Friday October 9, 1:31 AM
Europe ready to prolong Chinese shoe-trade war: source
Penalty taxes on Chinese and Vietnamese shoe imports into Europe should be extended by another 15 months, EU Trade Commissioner Catherine Ashton will urge member states, a source said Thursday.
Anti-dumping duties on footwear, essentially fines for exporting goods below production cost, were first applied in October 2006 and have so far cost manufacturers with operations in those countries hundreds of millions of euros.
The news came on the day Chinese Vice President Xi Jinping held talks with commission chief Jose Manuel Barroso, at which the issue was to take prominence alongside funding the international effort to combat global warming.
EU-China trade has exploded in recent years, making the EU the top destination worldwide for exports of Chinese goods while China is Europe's biggest trade partner after the United States.
The EU anti-dumping measures involve import duties of 16.5 percent on Chinese shoes with leather uppers and 10 percent on the same kind of shoes from Vietnam.
Other Chinese export sectors, including steel cables, industrial chemicals and metal fasteners, have been similarly targeted.
The European Footwear Alliance, which includes global giants Adidas and Timberland among some 2,000 footwear members, says companies have shelled out more than 800 million euros (1.2 billion dollars) in these taxes.
"The EFA believes that the only legally justifiable and, indeed, sensible conclusion of the anti-dumping expiry review investigation is the complete termination of these duties," it said in a statement.
The measures have been a source of conflict between member states.
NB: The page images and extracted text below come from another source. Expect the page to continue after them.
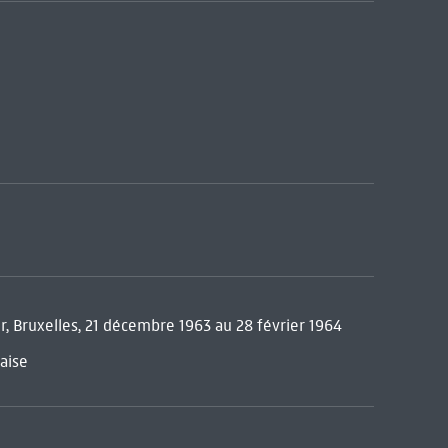
er, Bruxelles, 21 décembre 1963 au 28 février 1964
aise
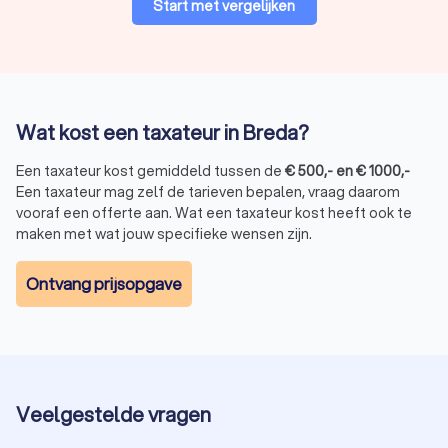
Start met vergelijken
Wat kost een taxateur in Breda?
Een taxateur kost gemiddeld tussen de
€
500
,-
en
€
1000
,-
Een taxateur mag zelf de tarieven bepalen, vraag daarom
vooraf een offerte aan. Wat een taxateur kost heeft ook te
maken met wat jouw specifieke wensen zijn.
Ontvang prijsopgave
Veelgestelde vragen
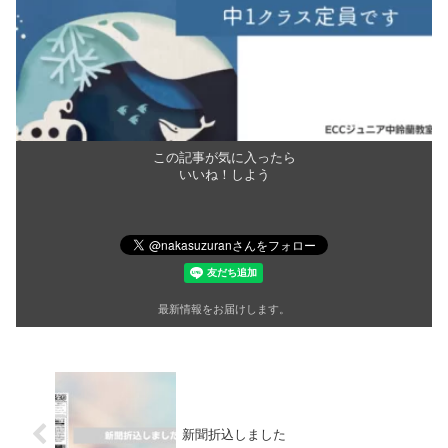
この記事が気に入ったら
いいね！しよう
最新情報をお届けします。
新聞折込しました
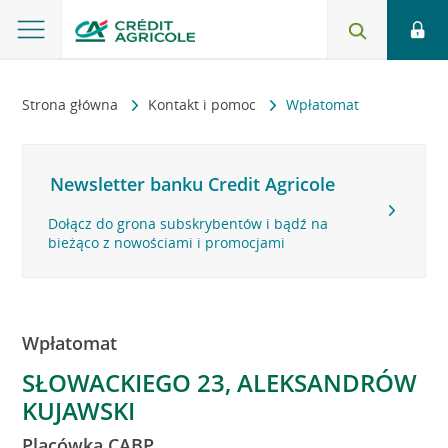
Strona główna
Kontakt i pomoc
Wpłatomat
Newsletter banku Credit Agricole
Dołącz do grona subskrybentów i bądź na
bieżąco z nowościami i promocjami
Wpłatomat
SŁOWACKIEGO 23, ALEKSANDRÓW
KUJAWSKI
Placówka CABP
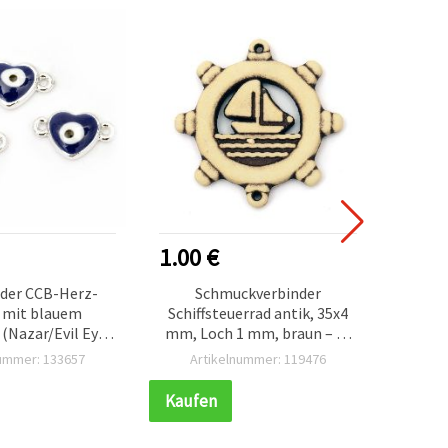
1.00 €
0.40
der CCB-Herz-
Schmuckverbinder
Vint
 mit blauem
Schiffsteuerrad antik, 35x4
Metal
(Nazar/Evil Eye),
mm, Loch 1 mm, braun – 50
Bronze
m, Loch 1 mm –
g (~13 Stk.)
idea
nummer: 133657
Artikelnummer: 119476
Ar
, 5 Stück, für DIY-
Hal
ettschmuck
Sc
Kaufen
Kauf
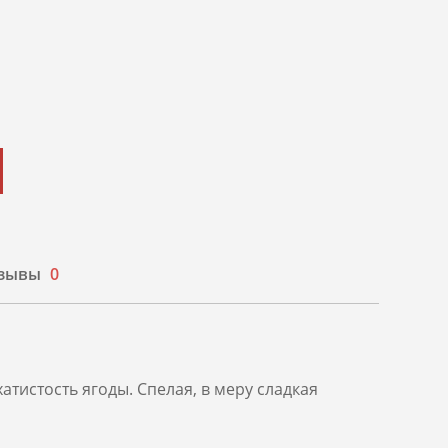
зывы
0
атистость ягоды. Спелая, в меру сладкая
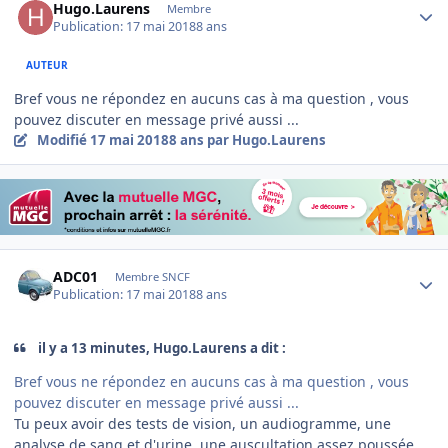
Hugo.Laurens
Membre
Publication:
17 mai 2018
8 ans
AUTEUR
Bref vous ne répondez en aucuns cas à ma question , vous
pouvez discuter en message privé aussi ...
Modifié
17 mai 2018
8 ans
par Hugo.Laurens
Author stats
ADC01
Membre SNCF
Publication:
17 mai 2018
8 ans
il y a 13 minutes, Hugo.Laurens a dit :
Bref vous ne répondez en aucuns cas à ma question , vous
pouvez discuter en message privé aussi ...
Tu peux avoir des tests de vision, un audiogramme, une
analyse de sang et d'urine, une auscultation assez poussée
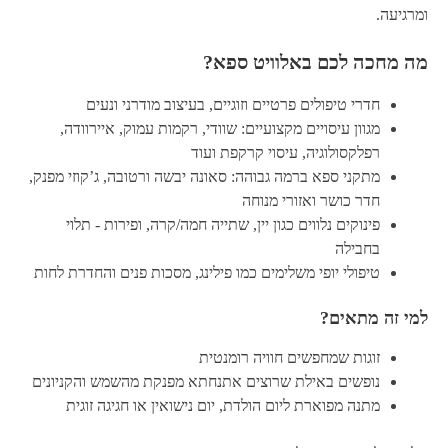
ומרגיעה.
מה מחכה לכם באלוויט ספא?
חדרי טיפולים פרטיים וזוגיים, בעיצוב מודרני ונעים
מגוון עיסויים מקצועיים: שוודי, רקמות עמוק, איירוודה,
רפלקסולוגיה, עיסוי קרקפת ועוד
מתקני ספא ברמה גבוהה: סאונה יבשה ורטובה, ג’קוזי מפנק,
חדר כושר ואזורי מנוחה
פינוקים נלווים כגון יין, שתייה חמה/קרה, ופירות - תלוי
בחבילה
טיפולי יופי משלימים כמו פילינג, מסכות פנים והחדרת לחות
למי זה מתאים?
זוגות שמחפשים חוויה רומנטית
נופשים באילת שרוצים אתנחתא מפנקת מהשמש והקניונים
מתנה מפוארת ליום הולדת, יום נישואין או חגיגה זוגית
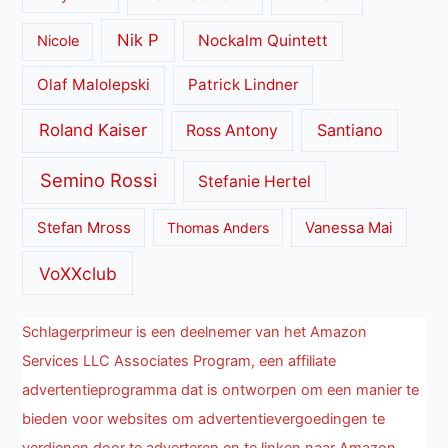
Nik P
Nockalm Quintett
Nicole
Olaf Malolepski
Patrick Lindner
Roland Kaiser
Santiano
Ross Antony
Semino Rossi
Stefanie Hertel
Stefan Mross
Thomas Anders
Vanessa Mai
VoXXclub
Schlagerprimeur is een deelnemer van het Amazon
Services LLC Associates Program, een affiliate
advertentieprogramma dat is ontworpen om een manier te
bieden voor websites om advertentievergoedingen te
verdienen door te adverteren en te linken naar Amazon.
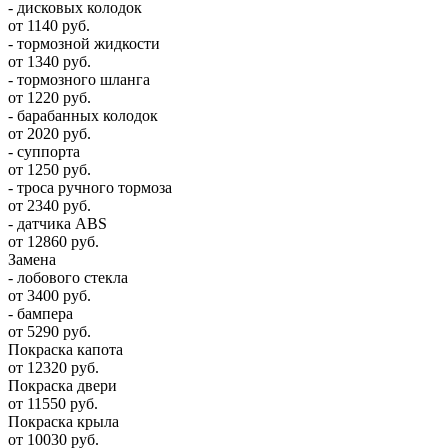
- дисковых колодок
от 1140 руб.
- тормозной жидкости
от 1340 руб.
- тормозного шланга
от 1220 руб.
- барабанных колодок
от 2020 руб.
- суппорта
от 1250 руб.
- троса ручного тормоза
от 2340 руб.
- датчика ABS
от 12860 руб.
Замена
- лобового стекла
от 3400 руб.
- бампера
от 5290 руб.
Покраска капота
от 12320 руб.
Покраска двери
от 11550 руб.
Покраска крыла
от 10030 руб.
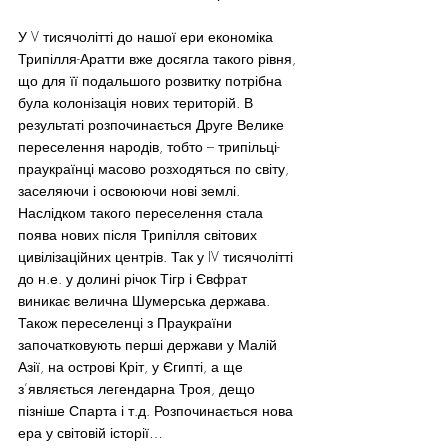
У V тисячолітті до нашої ери економіка 
Трипілля-Аратти вже досягла такого рівня, 
що для її подальшого розвитку потрібна 
була колонізація нових територій. В 
результаті розпочинається Друге Велике 
переселення народів, тобто – трипільці-
праукраїнці масово розходяться по світу, 
заселяючи і освоюючи нові землі. 
Наслідком такого переселення стала 
поява нових після Трипілля світових 
цивілізаційних центрів. Так у IV тисячолітті 
до н.е. у долині річок Тігр і Євфрат 
виникає велична Шумерська держава. 
Також переселенці з Праукраїни 
започатковують перші держави у Малій 
Азії, на острові Кріт, у Єгипті, а ще 
з’являється легендарна Троя, дещо 
пізніше Спарта і т.д. Розпочинається нова 
ера у світовій історії…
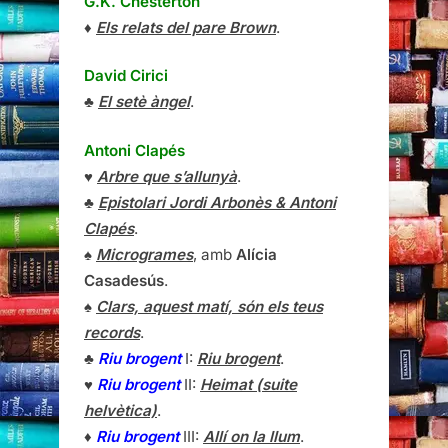
G.K. Chesterton
♦
Els relats del pare Brown
.
David Cirici
♣
El setè àngel
.
Antoni Clapés
♥
Arbre que s’allunyà
.
♣
Epistolari Jordi Arbonès & Antoni
Clapés
.
♠
Microgrames
, amb
Alícia
Casadesús
.
♠
Clars, aquest matí, són els teus
records
.
♣
Riu brogent
I:
Riu brogent
.
♥
Riu brogent
II:
Heimat (suite
helvètica)
.
♦
Riu brogent
III:
Allí on la llum
.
The main vote faultline has run between Europe's economically liberal north, hostile in principle to anti-dumping measures, and the more protectionist south, sympathetic to the views of EU producers.
Brussels decided a year ago to maintain the anti-dumping measures on Chinese shoes to give it time to re-evaluate the market situation.
Since the duties were imposed, the Chinese and Vietnamese share of the leather-soled shoe market has remained stable at around 30 percent, with European shoemakers holding between 40 and 45 percent.